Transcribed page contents
#####

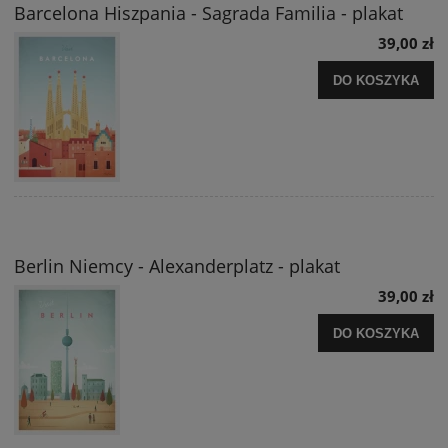
Barcelona Hiszpania - Sagrada Familia - plakat
39,00 zł
DO KOSZYKA
Berlin Niemcy - Alexanderplatz - plakat
39,00 zł
DO KOSZYKA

#####

*Required action*
Leave out the pictures and reproduce the rest of the records exactly.

*Response box*
Barcelona Hiszpania - Sagrada Familia - plakat
39,00 zł
DO KOSZYKA
Berlin Niemcy - Alexanderplatz - plakat
39,00 zł
DO KOSZYKA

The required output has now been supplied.